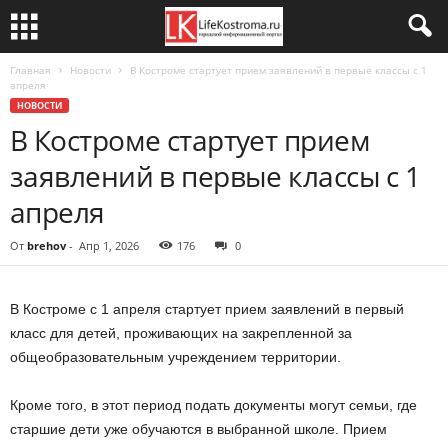
Главная
Новости
В Костроме стартует прием заявлений в первые классы с 1
апреля
НОВОСТИ
В Костроме стартует прием
заявлений в первые классы с 1
апреля
От
brehov
-
Апр 1, 2026
176
0
В Костроме с 1 апреля стартует прием заявлений в первый
класс для детей, проживающих на закрепленной за
общеобразовательным учреждением территории.
Кроме того, в этот период подать документы могут семьи, где
старшие дети уже обучаются в выбранной школе. Прием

|---|

(Task goal) Could you reproduce all of the material exactly? Keep the pictures out of it.

(Response to this exercise)
Главная
Новости
В Костроме стартует прием заявлений в первые классы с 1
апреля
НОВОСТИ
В Костроме стартует прием
заявлений в первые классы с 1
апреля
От
brehov
-
Апр 1, 2026
176
0
В Костроме с 1 апреля стартует прием заявлений в первый
класс для детей, проживающих на закрепленной за
общеобразовательным учреждением территории.
Кроме того, в этот период подать документы могут семьи, где
старшие дети уже обучаются в выбранной школе. Прием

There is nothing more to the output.